Saved data entries
============

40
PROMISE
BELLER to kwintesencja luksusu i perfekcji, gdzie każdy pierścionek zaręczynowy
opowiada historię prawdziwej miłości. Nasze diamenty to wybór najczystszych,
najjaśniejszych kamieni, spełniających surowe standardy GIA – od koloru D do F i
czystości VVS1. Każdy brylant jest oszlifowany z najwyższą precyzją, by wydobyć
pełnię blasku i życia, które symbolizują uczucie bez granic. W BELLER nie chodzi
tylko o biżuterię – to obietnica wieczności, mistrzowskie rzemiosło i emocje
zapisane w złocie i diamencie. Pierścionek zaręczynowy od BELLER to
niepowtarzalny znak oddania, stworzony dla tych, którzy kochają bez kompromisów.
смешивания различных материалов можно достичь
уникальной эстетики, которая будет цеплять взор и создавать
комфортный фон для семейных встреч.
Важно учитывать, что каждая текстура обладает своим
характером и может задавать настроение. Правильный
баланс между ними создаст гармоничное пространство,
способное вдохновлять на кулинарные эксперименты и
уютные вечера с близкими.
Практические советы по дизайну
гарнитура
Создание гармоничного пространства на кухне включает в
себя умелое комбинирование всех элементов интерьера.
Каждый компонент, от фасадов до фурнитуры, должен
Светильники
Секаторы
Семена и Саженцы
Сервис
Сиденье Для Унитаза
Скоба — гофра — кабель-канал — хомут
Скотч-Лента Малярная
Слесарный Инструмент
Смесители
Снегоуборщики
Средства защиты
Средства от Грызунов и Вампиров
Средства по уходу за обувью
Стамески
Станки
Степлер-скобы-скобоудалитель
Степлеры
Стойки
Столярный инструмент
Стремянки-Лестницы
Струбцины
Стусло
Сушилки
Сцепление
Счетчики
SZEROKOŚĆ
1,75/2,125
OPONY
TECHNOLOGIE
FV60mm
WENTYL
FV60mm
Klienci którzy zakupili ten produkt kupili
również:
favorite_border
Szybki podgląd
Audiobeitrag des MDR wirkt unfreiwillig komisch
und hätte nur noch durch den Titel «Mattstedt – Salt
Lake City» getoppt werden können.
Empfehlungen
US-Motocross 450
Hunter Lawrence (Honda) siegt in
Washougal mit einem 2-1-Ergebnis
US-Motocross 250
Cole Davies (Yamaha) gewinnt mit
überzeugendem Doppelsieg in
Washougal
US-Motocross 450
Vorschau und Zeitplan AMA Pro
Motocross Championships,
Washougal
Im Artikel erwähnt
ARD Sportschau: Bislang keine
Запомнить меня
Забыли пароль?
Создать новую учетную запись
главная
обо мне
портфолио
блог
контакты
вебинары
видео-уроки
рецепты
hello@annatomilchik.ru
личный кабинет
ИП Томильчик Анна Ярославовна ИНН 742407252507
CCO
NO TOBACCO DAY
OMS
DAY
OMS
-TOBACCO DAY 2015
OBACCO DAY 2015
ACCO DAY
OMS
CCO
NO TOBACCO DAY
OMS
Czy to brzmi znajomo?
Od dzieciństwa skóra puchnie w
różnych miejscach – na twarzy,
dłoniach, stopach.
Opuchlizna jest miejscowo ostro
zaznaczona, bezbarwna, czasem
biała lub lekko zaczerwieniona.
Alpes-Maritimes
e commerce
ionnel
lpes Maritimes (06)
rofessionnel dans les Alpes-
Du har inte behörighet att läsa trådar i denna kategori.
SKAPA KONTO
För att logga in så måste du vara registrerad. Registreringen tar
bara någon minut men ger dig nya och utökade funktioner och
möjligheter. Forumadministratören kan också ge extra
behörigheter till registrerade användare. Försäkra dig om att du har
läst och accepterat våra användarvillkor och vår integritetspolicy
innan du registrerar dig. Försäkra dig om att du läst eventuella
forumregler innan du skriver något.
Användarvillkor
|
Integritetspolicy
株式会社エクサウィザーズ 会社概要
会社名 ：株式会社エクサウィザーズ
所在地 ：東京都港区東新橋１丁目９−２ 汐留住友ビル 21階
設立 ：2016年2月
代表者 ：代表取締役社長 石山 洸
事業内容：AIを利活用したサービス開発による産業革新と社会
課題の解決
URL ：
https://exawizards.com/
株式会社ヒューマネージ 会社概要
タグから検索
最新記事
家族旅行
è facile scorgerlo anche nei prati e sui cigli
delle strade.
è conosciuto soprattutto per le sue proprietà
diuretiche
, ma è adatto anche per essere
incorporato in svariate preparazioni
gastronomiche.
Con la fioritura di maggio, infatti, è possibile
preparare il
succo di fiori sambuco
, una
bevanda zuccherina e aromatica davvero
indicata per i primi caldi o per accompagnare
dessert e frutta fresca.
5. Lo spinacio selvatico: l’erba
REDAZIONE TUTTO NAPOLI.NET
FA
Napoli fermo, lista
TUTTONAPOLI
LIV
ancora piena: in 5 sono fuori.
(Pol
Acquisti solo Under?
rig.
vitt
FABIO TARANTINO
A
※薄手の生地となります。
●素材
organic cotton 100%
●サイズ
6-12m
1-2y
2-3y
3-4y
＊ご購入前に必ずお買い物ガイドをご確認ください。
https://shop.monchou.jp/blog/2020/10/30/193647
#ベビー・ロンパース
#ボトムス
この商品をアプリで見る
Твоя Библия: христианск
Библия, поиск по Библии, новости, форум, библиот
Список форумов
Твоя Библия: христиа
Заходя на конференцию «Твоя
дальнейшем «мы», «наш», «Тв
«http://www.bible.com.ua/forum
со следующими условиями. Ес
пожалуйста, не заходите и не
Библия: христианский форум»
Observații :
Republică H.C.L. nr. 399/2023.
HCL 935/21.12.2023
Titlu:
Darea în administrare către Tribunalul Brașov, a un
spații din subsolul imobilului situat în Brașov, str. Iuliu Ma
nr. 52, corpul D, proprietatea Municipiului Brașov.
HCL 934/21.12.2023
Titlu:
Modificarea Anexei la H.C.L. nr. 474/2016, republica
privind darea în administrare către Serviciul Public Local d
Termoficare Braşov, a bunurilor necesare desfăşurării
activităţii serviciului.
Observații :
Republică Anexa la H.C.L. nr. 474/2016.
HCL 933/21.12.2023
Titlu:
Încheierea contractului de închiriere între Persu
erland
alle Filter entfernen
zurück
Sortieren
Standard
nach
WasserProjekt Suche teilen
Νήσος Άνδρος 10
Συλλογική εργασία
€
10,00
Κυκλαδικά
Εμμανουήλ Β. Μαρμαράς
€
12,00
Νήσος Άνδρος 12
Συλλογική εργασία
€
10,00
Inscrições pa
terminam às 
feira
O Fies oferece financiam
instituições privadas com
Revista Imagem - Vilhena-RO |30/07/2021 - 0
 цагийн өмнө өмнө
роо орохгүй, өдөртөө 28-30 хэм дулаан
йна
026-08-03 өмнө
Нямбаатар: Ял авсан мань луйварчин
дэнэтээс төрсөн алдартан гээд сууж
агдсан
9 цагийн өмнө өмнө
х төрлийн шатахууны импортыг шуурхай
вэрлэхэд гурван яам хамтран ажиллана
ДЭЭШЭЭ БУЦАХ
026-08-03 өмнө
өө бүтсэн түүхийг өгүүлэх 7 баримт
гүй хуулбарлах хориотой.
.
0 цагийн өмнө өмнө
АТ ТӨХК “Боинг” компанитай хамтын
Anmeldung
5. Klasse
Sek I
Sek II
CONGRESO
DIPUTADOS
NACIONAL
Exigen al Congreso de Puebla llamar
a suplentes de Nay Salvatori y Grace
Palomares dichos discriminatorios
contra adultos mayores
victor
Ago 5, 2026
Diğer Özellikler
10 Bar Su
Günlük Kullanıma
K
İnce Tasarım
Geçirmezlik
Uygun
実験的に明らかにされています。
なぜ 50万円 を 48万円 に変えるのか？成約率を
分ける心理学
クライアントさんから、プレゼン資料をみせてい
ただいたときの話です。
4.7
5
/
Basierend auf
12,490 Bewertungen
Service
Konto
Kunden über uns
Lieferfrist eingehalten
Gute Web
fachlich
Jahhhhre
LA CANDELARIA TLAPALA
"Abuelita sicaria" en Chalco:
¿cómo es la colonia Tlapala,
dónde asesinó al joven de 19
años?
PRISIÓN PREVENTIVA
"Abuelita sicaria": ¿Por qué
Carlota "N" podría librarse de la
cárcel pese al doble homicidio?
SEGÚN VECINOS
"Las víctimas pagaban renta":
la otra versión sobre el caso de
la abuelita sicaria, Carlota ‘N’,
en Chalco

============

Count the lines in the records above that contain "Библия". Reply with the number only.

4